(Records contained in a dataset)
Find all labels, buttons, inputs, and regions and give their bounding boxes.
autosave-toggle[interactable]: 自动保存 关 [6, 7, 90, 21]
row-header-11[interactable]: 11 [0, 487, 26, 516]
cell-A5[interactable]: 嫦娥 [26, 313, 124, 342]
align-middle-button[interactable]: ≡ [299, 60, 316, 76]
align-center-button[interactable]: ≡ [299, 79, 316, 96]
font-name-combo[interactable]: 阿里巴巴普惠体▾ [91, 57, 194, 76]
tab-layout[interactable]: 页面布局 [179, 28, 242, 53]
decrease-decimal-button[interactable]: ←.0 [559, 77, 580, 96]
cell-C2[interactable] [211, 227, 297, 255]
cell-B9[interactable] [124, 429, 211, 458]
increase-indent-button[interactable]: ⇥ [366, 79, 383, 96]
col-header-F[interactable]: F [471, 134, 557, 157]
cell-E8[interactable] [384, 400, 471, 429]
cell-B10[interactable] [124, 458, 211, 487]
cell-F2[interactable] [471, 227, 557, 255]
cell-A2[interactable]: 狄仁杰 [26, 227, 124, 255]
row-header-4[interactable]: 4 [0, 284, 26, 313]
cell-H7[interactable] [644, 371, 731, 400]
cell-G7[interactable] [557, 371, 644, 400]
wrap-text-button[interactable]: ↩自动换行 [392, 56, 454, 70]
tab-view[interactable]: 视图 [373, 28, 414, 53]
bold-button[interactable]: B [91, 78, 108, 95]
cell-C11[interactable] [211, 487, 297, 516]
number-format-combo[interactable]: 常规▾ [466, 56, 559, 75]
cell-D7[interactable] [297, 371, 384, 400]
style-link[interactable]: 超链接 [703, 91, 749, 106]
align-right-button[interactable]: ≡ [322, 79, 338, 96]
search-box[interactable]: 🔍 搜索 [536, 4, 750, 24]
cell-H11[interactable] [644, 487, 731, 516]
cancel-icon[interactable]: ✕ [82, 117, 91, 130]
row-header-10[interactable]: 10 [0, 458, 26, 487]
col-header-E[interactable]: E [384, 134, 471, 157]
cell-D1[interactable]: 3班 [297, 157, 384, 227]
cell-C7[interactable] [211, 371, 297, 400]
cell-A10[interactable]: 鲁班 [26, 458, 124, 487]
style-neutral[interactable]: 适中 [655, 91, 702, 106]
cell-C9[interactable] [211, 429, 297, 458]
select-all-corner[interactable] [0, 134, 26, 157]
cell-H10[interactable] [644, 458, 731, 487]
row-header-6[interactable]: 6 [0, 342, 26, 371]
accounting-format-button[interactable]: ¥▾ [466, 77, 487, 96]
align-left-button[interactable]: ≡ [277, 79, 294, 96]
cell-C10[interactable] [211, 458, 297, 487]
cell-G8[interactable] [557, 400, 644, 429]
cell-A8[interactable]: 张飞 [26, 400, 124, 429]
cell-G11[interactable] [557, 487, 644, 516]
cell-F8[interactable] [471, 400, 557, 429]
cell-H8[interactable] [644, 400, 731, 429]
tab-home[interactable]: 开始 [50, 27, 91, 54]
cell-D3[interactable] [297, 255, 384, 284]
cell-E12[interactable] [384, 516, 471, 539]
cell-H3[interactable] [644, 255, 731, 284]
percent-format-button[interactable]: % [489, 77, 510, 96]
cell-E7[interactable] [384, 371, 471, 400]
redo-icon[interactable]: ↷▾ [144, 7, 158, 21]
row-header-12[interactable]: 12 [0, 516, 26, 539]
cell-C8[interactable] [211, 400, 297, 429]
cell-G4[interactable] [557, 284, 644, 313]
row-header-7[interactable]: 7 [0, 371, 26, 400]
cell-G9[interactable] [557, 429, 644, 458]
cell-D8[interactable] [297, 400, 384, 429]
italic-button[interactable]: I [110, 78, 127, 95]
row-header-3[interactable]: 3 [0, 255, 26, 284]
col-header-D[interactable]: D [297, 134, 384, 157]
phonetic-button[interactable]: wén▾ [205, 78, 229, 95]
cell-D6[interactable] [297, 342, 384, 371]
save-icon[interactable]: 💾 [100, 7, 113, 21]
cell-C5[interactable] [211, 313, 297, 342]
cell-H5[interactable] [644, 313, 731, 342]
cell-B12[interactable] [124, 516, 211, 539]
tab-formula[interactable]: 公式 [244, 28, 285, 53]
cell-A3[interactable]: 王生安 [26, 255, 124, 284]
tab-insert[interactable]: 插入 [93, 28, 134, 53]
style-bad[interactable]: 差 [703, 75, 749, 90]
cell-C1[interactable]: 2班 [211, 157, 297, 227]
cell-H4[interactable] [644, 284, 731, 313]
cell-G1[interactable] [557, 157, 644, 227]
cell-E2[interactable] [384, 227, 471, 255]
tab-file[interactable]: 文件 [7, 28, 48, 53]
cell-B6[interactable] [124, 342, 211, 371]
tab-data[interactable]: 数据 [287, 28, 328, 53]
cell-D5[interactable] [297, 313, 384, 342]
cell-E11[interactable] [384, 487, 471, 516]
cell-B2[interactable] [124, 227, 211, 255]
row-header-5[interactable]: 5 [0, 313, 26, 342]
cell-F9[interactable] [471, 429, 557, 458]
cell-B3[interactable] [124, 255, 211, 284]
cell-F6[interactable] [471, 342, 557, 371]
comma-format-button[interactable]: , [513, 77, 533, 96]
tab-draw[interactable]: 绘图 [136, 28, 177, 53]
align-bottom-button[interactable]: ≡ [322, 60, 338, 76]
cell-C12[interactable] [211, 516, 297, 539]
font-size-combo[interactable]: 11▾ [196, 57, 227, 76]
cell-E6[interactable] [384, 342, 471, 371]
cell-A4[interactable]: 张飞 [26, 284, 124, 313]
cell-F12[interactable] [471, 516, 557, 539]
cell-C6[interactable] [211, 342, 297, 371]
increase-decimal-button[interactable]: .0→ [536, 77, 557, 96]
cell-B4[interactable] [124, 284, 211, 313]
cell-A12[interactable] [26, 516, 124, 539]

- PROBLEM TO SOLVE -
Which of the lines in the data hold the string "format"? Report each of them by copying it.

- EXERCISE RESULT -
number-format-combo[interactable]: 常规▾ [466, 56, 559, 75]
accounting-format-button[interactable]: ¥▾ [466, 77, 487, 96]
percent-format-button[interactable]: % [489, 77, 510, 96]
comma-format-button[interactable]: , [513, 77, 533, 96]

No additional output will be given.